No matter what approach is ultimately pursued, at a minimum Congress must do what the states are not authorized to do for themselves, and Congress should authorize states to determine their own best course of action in immigration matters Congress is unwilling to handle.
During the Utah State's 2011 General Legislative Session, SJR12 and HB116 were introduced. SJR12 called for Congress to swiftly reform immigration policies and laws to address immigration challenges confronting the nation or authorize the states to do what is necessary to manage the problems Congress is unwilling to confront. Of 104 Utah legislators, only two voted against the resolution.
HB116, "Utah Immigration Accountability and Enforcement Amendments," was also passed after a long and emotional debate. During the debate some suggested that parts of the legislation were unconstitutional, going beyond the state's authority to act; others disagreed.
In any event, HB116 was the Legislature's sincere attempt to manage and resolve problems exacerbated by congressional delinquency regarding immigration reform. In this year's general session, the Legislature delayed the enactment of HB116 in anticipation that Congress would reform immigration, making HB116 in whole or part unnecessary.
If Congress fails to reform immigration, Utah will be faced with trying to manage immigration problems not of its own making, potentially without the necessary authority to do so. This is an untenable position for Utah to be in.

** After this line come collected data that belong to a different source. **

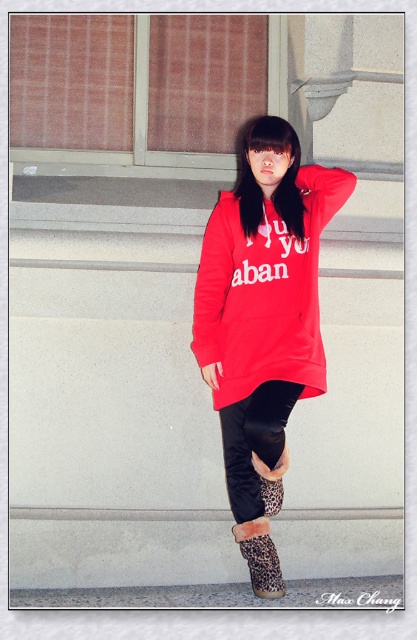 Question: Which of the following is the farthest from the observer?

Choices:
 (A) leopard print fur boots at lower center
 (B) matte red sweatshirt at center

Answer: (A)

Question: Does matte red sweatshirt at center have a greater width compared to leopard print fur boots at lower center?

Choices:
 (A) no
 (B) yes

Answer: (B)

Question: Among these objects, which one is farthest from the camera?

Choices:
 (A) leopard print fur boots at lower center
 (B) matte red sweatshirt at center

Answer: (A)

Question: Is matte red sweatshirt at center bigger than leopard print fur boots at lower center?

Choices:
 (A) no
 (B) yes

Answer: (B)

Question: Can you confirm if matte red sweatshirt at center is positioned above leopard print fur boots at lower center?

Choices:
 (A) no
 (B) yes

Answer: (B) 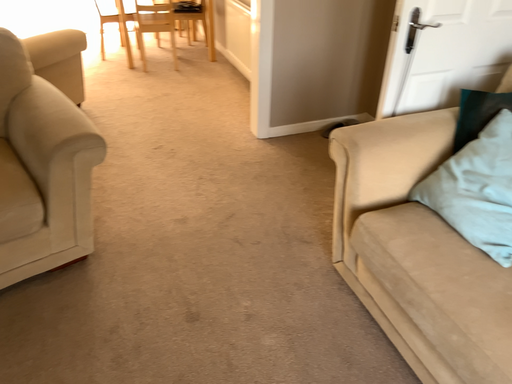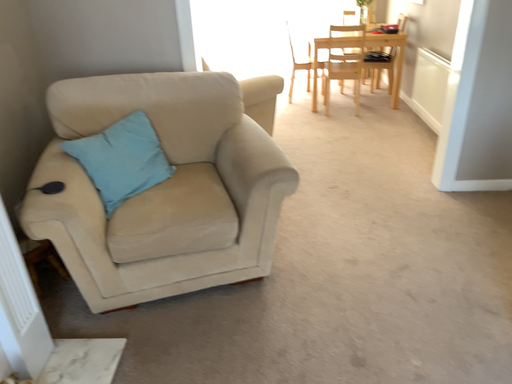 Question: How did the camera likely rotate when shooting the video?

Choices:
 (A) rotated upward
 (B) rotated downward

Answer: (A) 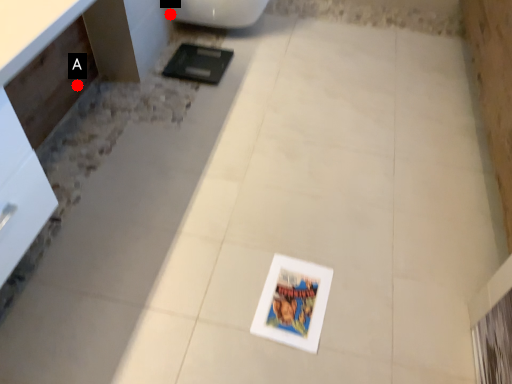 Question: Two points are circled on the image, labeled by A and B beside each circle. Which point is further to the camera?

Choices:
 (A) A is further
 (B) B is further

Answer: (B) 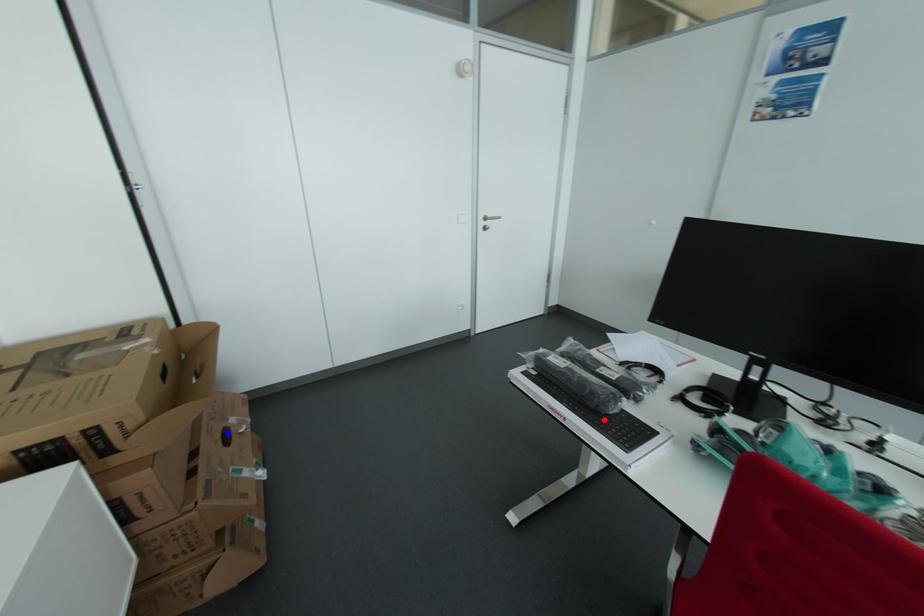 Question: Two points are marked on the image. Which point is closer to the camera?

Choices:
 (A) Blue point is closer.
 (B) Red point is closer.

Answer: (B) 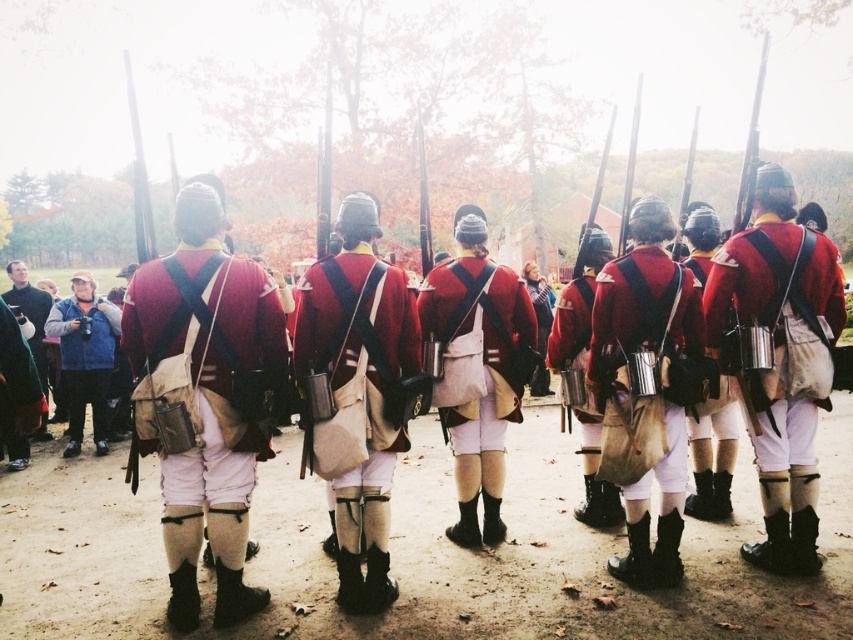 Question: Among these objects, which one is nearest to the camera?

Choices:
 (A) matte red fabric uniform at center
 (B) blue fabric vest at left
 (C) matte red cloth uniform at center
 (D) matte red uniform at center

Answer: (A)

Question: Which point is farther to the camera?

Choices:
 (A) blue fabric vest at left
 (B) matte red uniform at center

Answer: (A)

Question: Does blue fabric vest at left appear under matte leather canteen at center?

Choices:
 (A) yes
 (B) no

Answer: (A)

Question: Does matte red fabric uniform at center come behind matte red cloth uniform at center?

Choices:
 (A) yes
 (B) no

Answer: (B)

Question: Does matte red fabric uniform at center appear on the right side of matte red cloth uniform at center?

Choices:
 (A) no
 (B) yes

Answer: (A)

Question: Which point appears closest to the camera in this image?

Choices:
 (A) (74, 368)
 (B) (759, 301)
 (C) (663, 468)

Answer: (C) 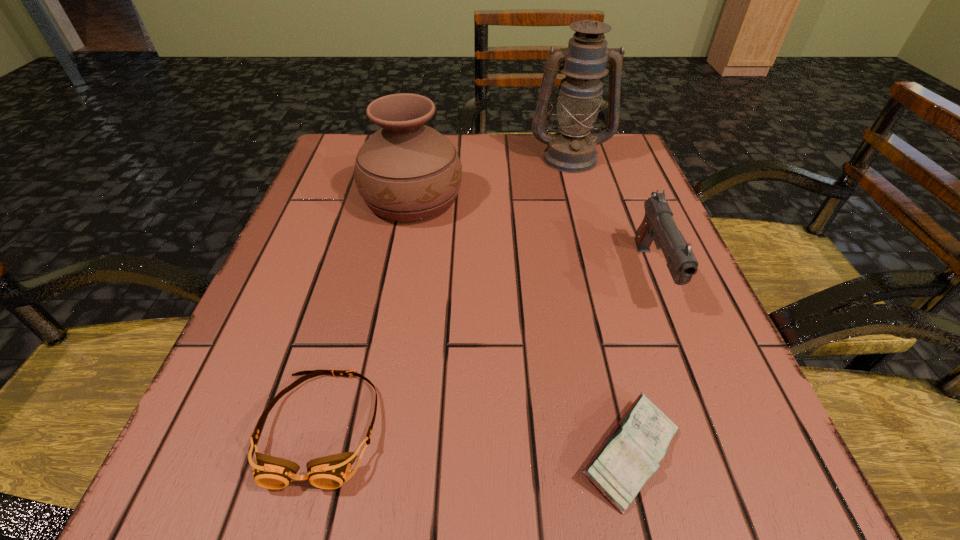 This screenshot has width=960, height=540. In order to click on vacant area that lies between the diary and the gun in this screenshot , I will do `click(641, 363)`.

Identify the location of blank region between the second tallest object and the gun. The image size is (960, 540). (533, 235).

Locate an element on the screen. free spot between the diary and the gun is located at coordinates (641, 363).

Locate an element on the screen. free point between the goggles and the third shortest object is located at coordinates (487, 350).

The image size is (960, 540). I want to click on vacant space in between the tallest object and the diary, so click(600, 305).

Where is `vacant area that lies between the urn and the tallest object`? This screenshot has width=960, height=540. vacant area that lies between the urn and the tallest object is located at coordinates (491, 178).

Locate an element on the screen. The height and width of the screenshot is (540, 960). free spot between the fourth shortest object and the diary is located at coordinates (521, 326).

You are a GUI agent. You are given a task and a screenshot of the screen. Output one action in this format:
    pyautogui.click(x=<x>, y=<y>)
    Task: Click on the object that stands as the second closest to the diary
    
    Given the screenshot: What is the action you would take?
    330,472

At what (x,y) coordinates should I click in order to perform the action: click on object that is the closest one to the goggles. Please return your answer as a coordinate pair (x, y). This screenshot has height=540, width=960. Looking at the image, I should click on [630, 455].

Identify the location of free location that satisfies the following two spatial constraints: 1. with the lenses facing forward on the diary; 2. on the right side of the goggles. Image resolution: width=960 pixels, height=540 pixels. (315, 454). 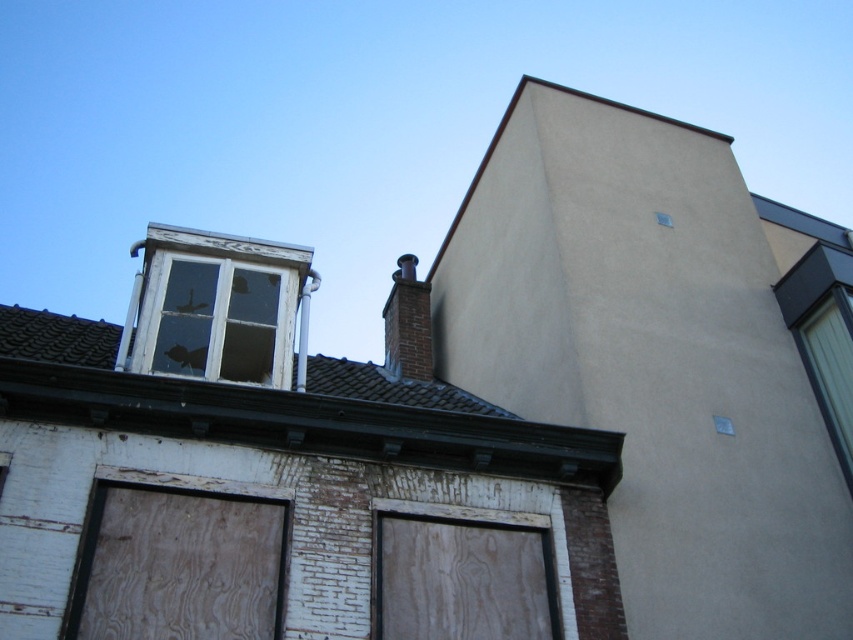 Is smooth gray slate roof at upper center thinner than brick chimney at upper center?

In fact, smooth gray slate roof at upper center might be wider than brick chimney at upper center.

Can you confirm if smooth gray slate roof at upper center is positioned below brick chimney at upper center?

Yes, smooth gray slate roof at upper center is below brick chimney at upper center.

Is point (45, 369) less distant than point (395, 362)?

Yes, point (45, 369) is closer to viewer.

Where is `smooth gray slate roof at upper center`? This screenshot has width=853, height=640. smooth gray slate roof at upper center is located at coordinates (286, 406).

Between point (227, 262) and point (395, 342), which one is positioned in front?

Positioned in front is point (227, 262).

Is white wooden window at upper left taller than brick chimney at upper center?

In fact, white wooden window at upper left may be shorter than brick chimney at upper center.

Is point (194, 284) positioned behind point (404, 269)?

No.

Find the location of a particular element. This screenshot has height=640, width=853. white wooden window at upper left is located at coordinates (218, 305).

Who is positioned more to the left, smooth gray slate roof at upper center or white wooden window at upper left?

white wooden window at upper left

Does smooth gray slate roof at upper center appear under white wooden window at upper left?

Correct, smooth gray slate roof at upper center is located below white wooden window at upper left.

Between point (151, 429) and point (202, 321), which one is positioned in front?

It is completely irresponsible for Utah congressmen to ignore the needs of Utah, its people, families, businesses and agriculture by not reforming immigration, while simultaneously denying the state authority to confront the problems Congress refuses to address.
SJR12 declared: "Be it resolved that the Legislature of the state of Utah urges Utah's congressional delegation to sponsor and support legislation to resolve the immigration policy issues facing the nation . . . [and] the Legislature of the state of Utah urges that if the United States Congress does not have the collective will to resolve the immigration issues facing the nation and the states, that Congress should act to grant authority to the states to resolve the immigration policy challenges within their own borders."
Utah congressmen, please do not further neglect your duty to the people of Utah by abandoning immigration reform.
Stuart C. Reid is the Utah State Senate sponsor of HB116 and SJR12.